Cheguei tarde. Como sempre havia de chegar. Procurava uma posição
cômoda, onde não desse a entender que estaria em alguma fila. A
cidade se mexia. Formigas incansáveis e exploradas a ir ao trabalho.
De bengala, suspensórios, topo grisalho (quase branco) trouxe seu corpo
até o local. Ensaiava, fingia testar a resistência da madeira ao
batê-la no chão.
Eu não havia dormido durante a noite, angustiado com o desfecho da avaliação
que, afinal, poderia mudar minha vida. Talvez .Nem ficava preocupado com o relógio,
instrumento antiliberdade.
Funcionário público, 20 anos, alto, imbecil. Funcionalismo serve
para que, senão vegetar às custas dos contribuintes? (minoria
entre sonegadores). Todos funcionalizavam publicamente, então porque
também não poderia eu fazer o mesmo? Me enquadrei contra minha
vontade a esse regime especial de trabalho. Portanto os atrasos para mim eram
supérfluos. Que diferença faria uma horinha a mais?
O velho veio com o olhar em minha direção com uma cara de interrogação.
Olhou por muito tempo. Disfarcei. Ele pregou os olhos no chão.
- Tá morto?
- Não sei. Acho que não. - respondi desinteressadamente.
Não satisfeito tocou-o, a princípio de leve, duas ou três
vezes. Tocava e se voltava a mim. Progressivamente cutucava com mais força,
e com mais força. E ele lá , sem se manifestar, ficava simulando
sono. Aquilo estava se tornando um massacre, uma covardia. Estava me enervando
a tal ponto que não puder continuar com minha simulação
de indiferença.
- Tá morto! - convicto disse.
Comecei a acreditar no velho, agora de olhar sério, fixo. Era verdade.
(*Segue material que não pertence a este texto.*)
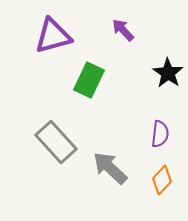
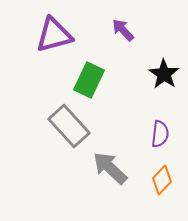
purple triangle: moved 1 px right, 1 px up
black star: moved 4 px left, 1 px down
gray rectangle: moved 13 px right, 16 px up
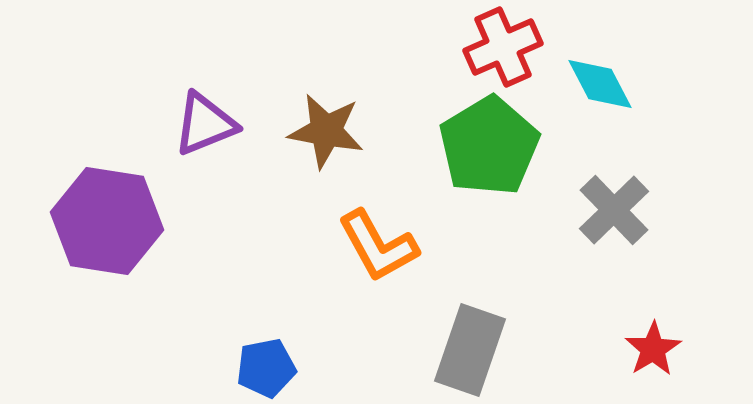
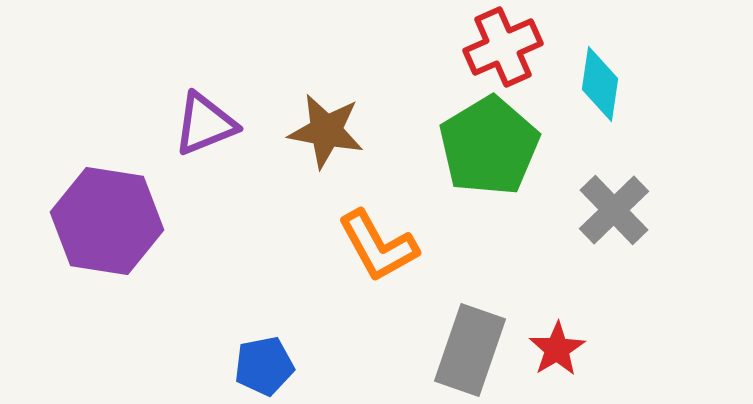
cyan diamond: rotated 36 degrees clockwise
red star: moved 96 px left
blue pentagon: moved 2 px left, 2 px up
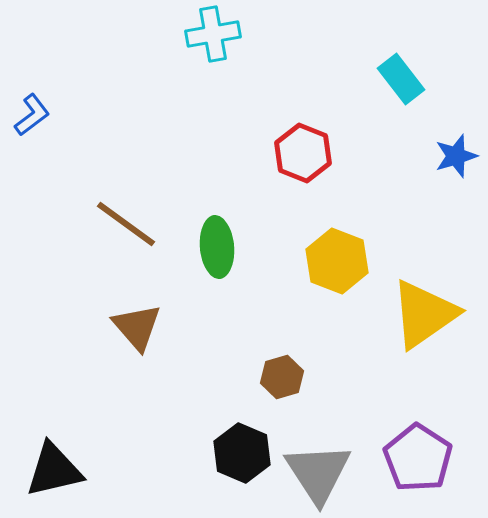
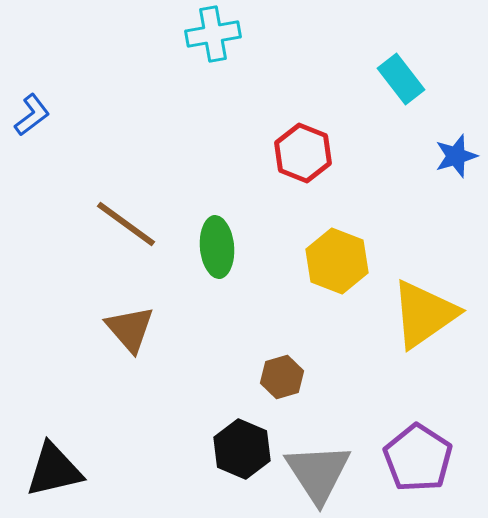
brown triangle: moved 7 px left, 2 px down
black hexagon: moved 4 px up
Notei que a pele do animal estava opaca, a orelha ereta. Mas parecia dormir
tranquilamente. Engraçado é que não havia moscas,
mosca alguma. Se é normal encontrá-las em vira-latas vivo, imagine
morto. As moscas também se emocionaram.
Uma mão tapou a viseira do garoto que espiava perto. Já se podia
sentir o suave cheiro sepulcral, demonstrando a proximidade do falecimento.
Teria sido na noite passada, na madrugada talvez.
Sua morte foi natural, pois não apresentava marcas daquelas comuns a
um guerreiro, que luta contra a fome e sede todos os dias. Queria acreditar
que não havia sofrido.
Eu lá e ele cá. Como doía! Aquele chão frio, aquela
armação de cimento paupérrima que provavelmente ele teria
usado para fugir do sereno. Papéis de balas e bitucas de cigarros baratos
forravam seu leito lúgubre e silencioso.
Nesse momento um garoto de bermuda e mochila atravessava a rua; lembrei de Marquitos,
o campeão da nossa gente, a esperança de um povo sedento por medalhas
de ouro e de prata. Marquitos esportista se acidentou depois de um treino. UTI:
coma dos graves. Paralisado como a flor de plástico que a mulher banguela
vendia na rodoviária. Tive vontade de chorar.
O idoso já havia se afastado. Eu não, pelo contrário, tinha
vontade de me aproximar, acudi-lo, enterrá-lo. Queria poder carregá-lo
no colo, dar-lhe um bom banho, uma refeição de restos de arroz
com feijão. "Vai brincar, Totó!" Covardemente o deixei
lá. Não era nojo, não, bem que eu poderia tê-lo ressuscitado.
Dizem que aquilo que a gente quer muito acontece. Mas não. Larguei o
coitadinho lá.
Entreguei o bilhete e avisei ao motorista. Tratei-o de "cão morto
debaixo do banco". Antes do ônibus partir, dei uma última
olhada. Já eram oito horas e o povo se aglomerava na lotérica
e nos bares. E a mulher banguela vendia flores de plástico.